Given a text variable x, like this:
> x
[1] "10/3/2001"
then:
> as.Date(x,"%m/%d/%Y")
[1] "2001-10-03"
converts it to a date object. Then, if you need it:
> julian(as.Date(x,"%m/%d/%Y"))
[1] 11598
attr(,"origin")
[1] "1970-01-01"
gives you a Julian date (relative to 1970-01-01).
Don't try the substring thing...
See help(as.Date) for more.
Quick ones:
Julian date converters already exist in base R, see eg help(julian).
One approach may be to parse the date as a POSIXlt and to then read off the components. Other date / time classes and packages will work too but there is something to be said for base R.
Parsing dates as string is almost always a bad approach.
Here is an example:
datetxt <- c("2010-01-02", "2010-02-03", "2010-09-10")
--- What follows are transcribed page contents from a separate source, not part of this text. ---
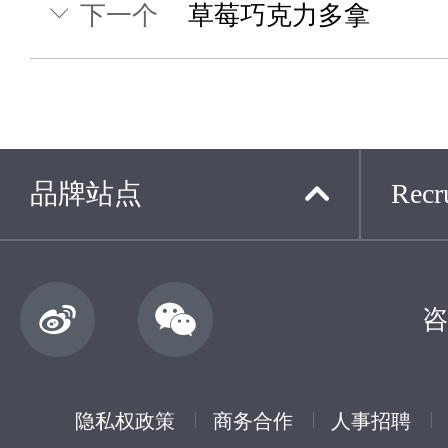
下一个
草莓巧克力多拿
品牌站点
Recru
咨
隐私权政策
商务合作
人事招聘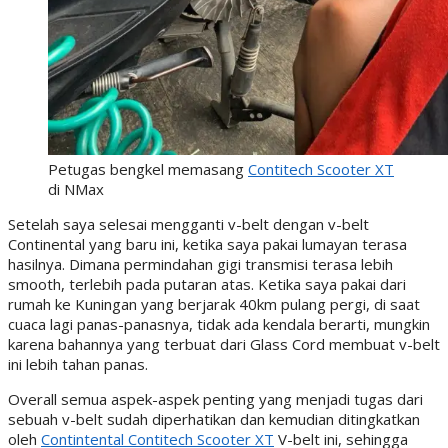
Petugas bengkel memasang
Contitech Scooter XT
di NMax
Setelah saya selesai mengganti v-belt dengan v-belt
Continental yang baru ini, ketika saya pakai lumayan terasa
hasilnya. Dimana permindahan gigi transmisi terasa lebih
smooth, terlebih pada putaran atas. Ketika saya pakai dari
rumah ke Kuningan yang berjarak 40km pulang pergi, di saat
cuaca lagi panas-panasnya, tidak ada kendala berarti, mungkin
karena bahannya yang terbuat dari Glass Cord membuat v-belt
ini lebih tahan panas.
Overall semua aspek-aspek penting yang menjadi tugas dari
sebuah v-belt sudah diperhatikan dan kemudian ditingkatkan
oleh
Contintental Contitech Scooter XT
V-belt ini, sehingga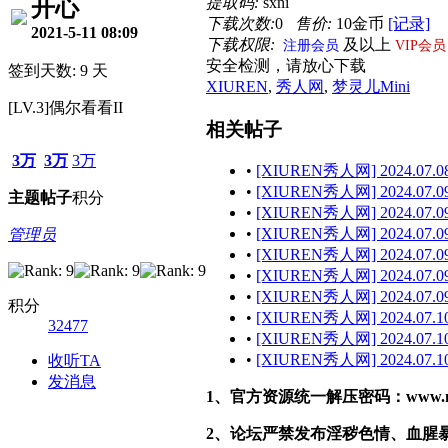
提取码:
sxni
开心
下载次数:
0
售价:
10金币
[记录]
2021-5-11 08:09
下载权限:
及以上
注册会员
VIP会员
安全检测，请放心下载
签到天数: 9 天
XIUREN
,
秀人网
,
梦灵儿Mini
[LV.3]偶尔看看II
相关帖子
3万
3万
3万
•
[XIUREN秀人网] 2024.07.08
•
[XIUREN秀人网] 2024.07.09
主题
帖子
积分
•
[XIUREN秀人网] 2024.07.09
•
[XIUREN秀人网] 2024.07.09
管理员
•
[XIUREN秀人网] 2024.07.09 
•
[XIUREN秀人网] 2024.07.09
•
[XIUREN秀人网] 2024.07.09 
积分
•
[XIUREN秀人网] 2024.07.10
32477
•
[XIUREN秀人网] 2024.07.10
•
[XIUREN秀人网] 2024.07.10
收听TA
发消息
1、官方资源统一解压密码：www.malef
2、论坛严禁发布淫秽色情、血腥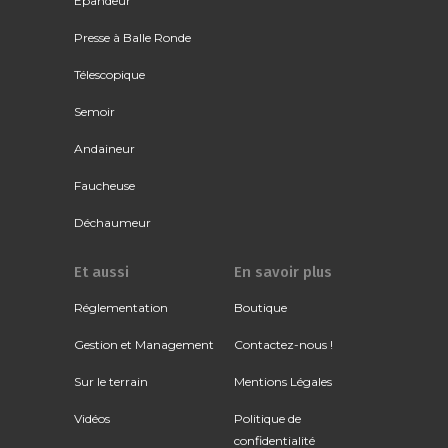
Épandeur
Presse à Balle Ronde
Télescopique
Semoir
Andaineur
Faucheuse
Déchaumeur
Et aussi
En savoir plus
Réglementation
Boutique
Gestion et Management
Contactez-nous !
Sur le terrain
Mentions Légales
Vidéos
Politique de
confidentialité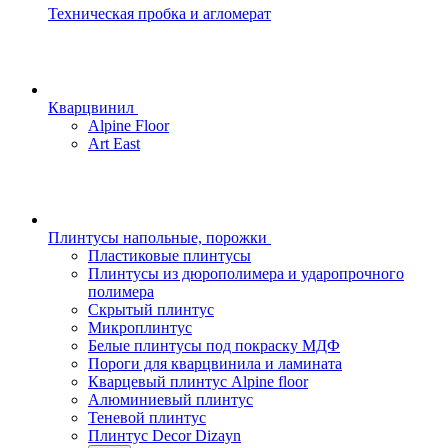
Техническая пробка и агломерат
Кварцвинил
Alpine Floor
Art East
Плинтусы напольные, порожки
Пластиковые плинтусы
Плинтусы из дюрополимера и ударопрочного
полимера
Скрытый плинтус
Микроплинтус
Белые плинтусы под покраску МДФ
Пороги для кварцвинила и ламината
Кварцевый плинтус Alpine floor
Алюминиевый плинтус
Теневой плинтус
Плинтус Decor Dizayn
dates <- as.Date(datetxt) ## you could examine these as well
plt <- as.POSIXlt(dates) ## now as POSIXlt types
plt[["year"]] + 1900 ## years are with offset 1900
#[1] 2010 2010 2010
plt[["mon"]] + 1 ## and months are on the 0 .. 11 intervasl
#[1] 1 2 9
plt[["mday"]]
#[1] 2 3 10
df <- data.frame(year=plt[["year"]] + 1900,
month=plt[["mon"]] + 1, day=plt[["mday"]])
df
# year month day
#1 2010 1 2
#2 2010 2 3
#3 2010 9 10
And of course
julian(dates)
#[1] 14611 14643 14862
#attr(,"origin")
#[1] "1970-01-01"
To convert date (m/d/y format) into 3 separate columns,consider the df,
df <- data.frame(date = c("01-02-18", "02-20-18", "03-23-18"))
df
date
1 01-02-18
2 02-20-18
3 03-23-18
Convert to date format
df$date <- as.Date(df$date, format="%m-%d-%y")
df
date
1 2018-01-02
2 2018-02-20
3 2018-03-23
To get three seperate columns with year, month and date,
library(lubridate)
df$year <- year(ymd(df$date))
df$month <- month(ymd(df$date))
df$day <- day(ymd(df$date))
df
date year month day
1 2018-01-02 2018 1 2
2 2018-02-20 2018 2 20
3 2018-03-23 2018 3 23
Hope this helps.
Hi Gavin: another way [using your idea] is:
The data-frame we will use is oilstocks which contains a variety of variables related to the changes over time of the oil and gas stocks.
The variables are:
colnames(stocks)
"bpV" "bpO" "bpC" "bpMN" "bpMX" "emdate" "emV" "emO" "emC"
"emMN" "emMN.1" "chdate" "chV" "cbO" "chC" "chMN" "chMX"
One of the first things to do is change the emdate field, which is an integer vector, into a date vector.
realdate<-as.Date(emdate,format="%m/%d/%Y")
Next we want to split emdate column into three separate columns representing month, day and year using the idea supplied by you.
> dfdate <- data.frame(date=realdate)
year=as.numeric (format(realdate,"%Y"))
month=as.numeric (format(realdate,"%m"))
day=as.numeric (format(realdate,"%d"))
ls() will include the individual vectors, day, month, year and dfdate.
Now merge the dfdate, day, month, year into the original data-frame [stocks].
ostocks<-cbind(dfdate,day,month,year,stocks)
colnames(ostocks)
"date" "day" "month" "year" "bpV" "bpO" "bpC" "bpMN" "bpMX" "emdate" "emV" "emO" "emC" "emMN" "emMX" "chdate" "chV"
"cbO" "chC" "chMN" "chMX"
Similar results and I also have date, day, month, year as separate vectors outside of the df.